Saturday 26 June 2021

'Chasing love one Summer, 1996' by Lindsay Bennett Ford

After laying in the sun the week after graduation freckles burst onto your cheeks like stardust. Carla said you’d never looked so pretty. Paul, the cute boy from the beach, asked you to meet him on Friday. Just those words; pretty-beautiful-honey never seen you before were enough. The steaming hiss of the hair tongs as you tried on Carla’s too small clothes. “Don’t I look good in these?” twirling around sweetening the air with Malibu breath. Downing all the potential of Summer in one gulp.

Loud music vibrating through the wooden floor of the Disco but sober enough to still cringe as Paul dance-thrusted singing the Uh-Oh chorus.  His tongue in your mouth tasted like sweet coconut. Later the kisses went on and on and on, maybe your heart did burst tiny butterfly wings in your chest. So easy to confuse all that sand with love.  
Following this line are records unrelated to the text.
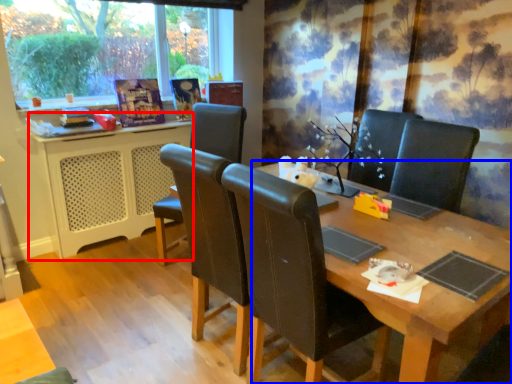 Question: Which point is further to the camera, computer desk (highlighted by a red box) or table (highlighted by a blue box)?

Choices:
 (A) computer desk
 (B) table

Answer: (A) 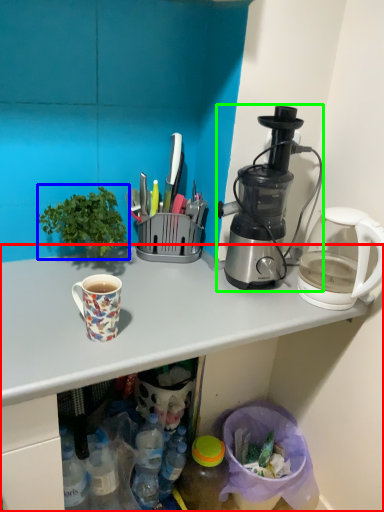 Question: Based on their relative distances, which object is nearer to desk (highlighted by a red box)? Choose from houseplant (highlighted by a blue box) and blender (highlighted by a green box).

Choices:
 (A) houseplant
 (B) blender

Answer: (B) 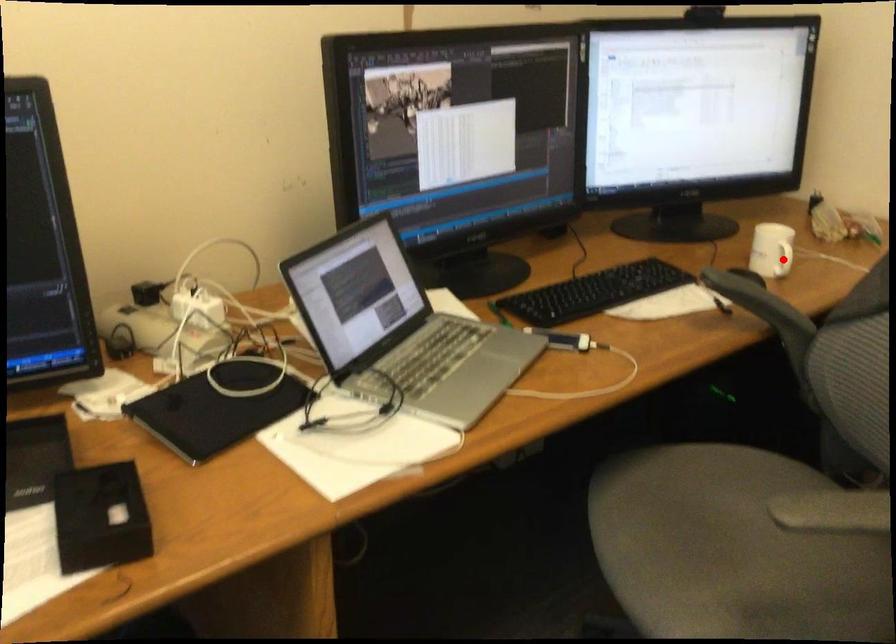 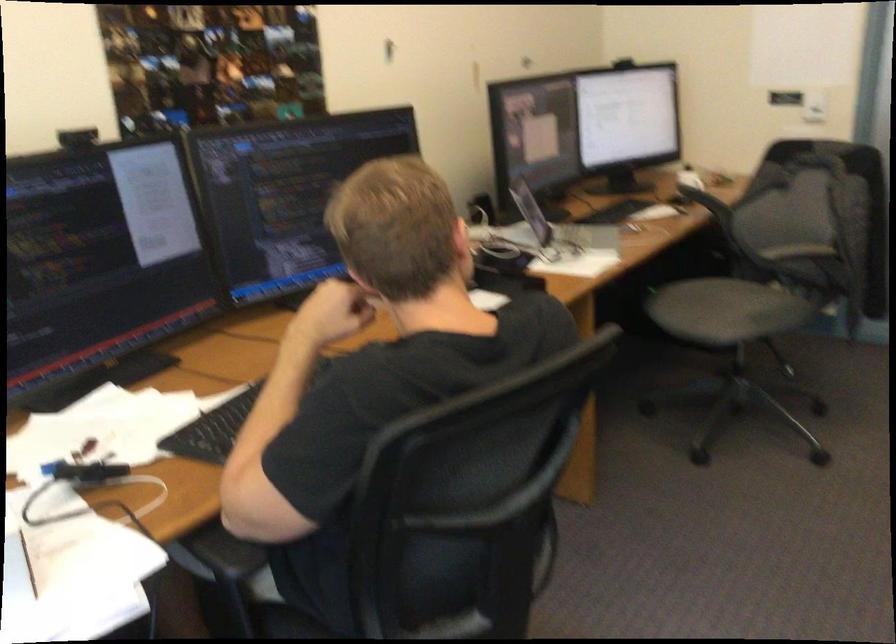 Question: I am providing you with two images of the same scene from different viewpoints. A red point is marked on the first image. At the location where the point appears in image 1, is it still visible in image 2?

Choices:
 (A) Yes
 (B) No

Answer: (B) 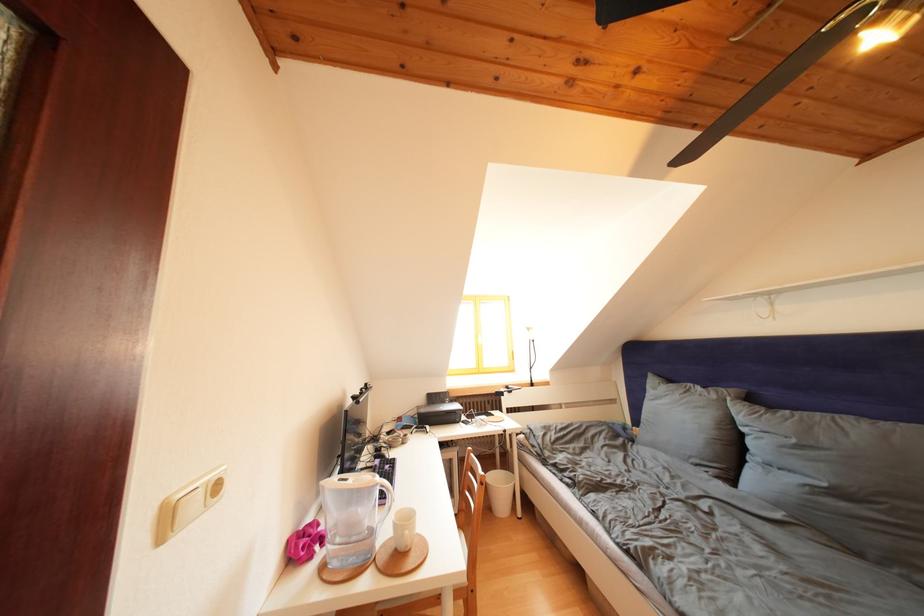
Love was a thing you and Carla chased that Summer; writing down the lines from your favourite books. Stalking around the lockers outside the library, looking for signs in scrawled notes in the margins of well-thumbed poetry books. Singing along to the car radio cruising the wide grey streets in a stub end of a town.     

Pouring Malibu over ice brings it back; each little sip a frozen summer kiss. Decades later on a porch with a retro glass in your hand at sunset watching the neighbourhood girls; seeing that same sticky swell on their skin, brows plucked and eyeliner slicked, jean-shorts rubbing away the last of their puppy fat.  Remembering telling Carla about Paul and the way she beamed with questions. Only now you see that was love - the thing you chased was life right ahead with all its potential stacked on a shelf like unread books.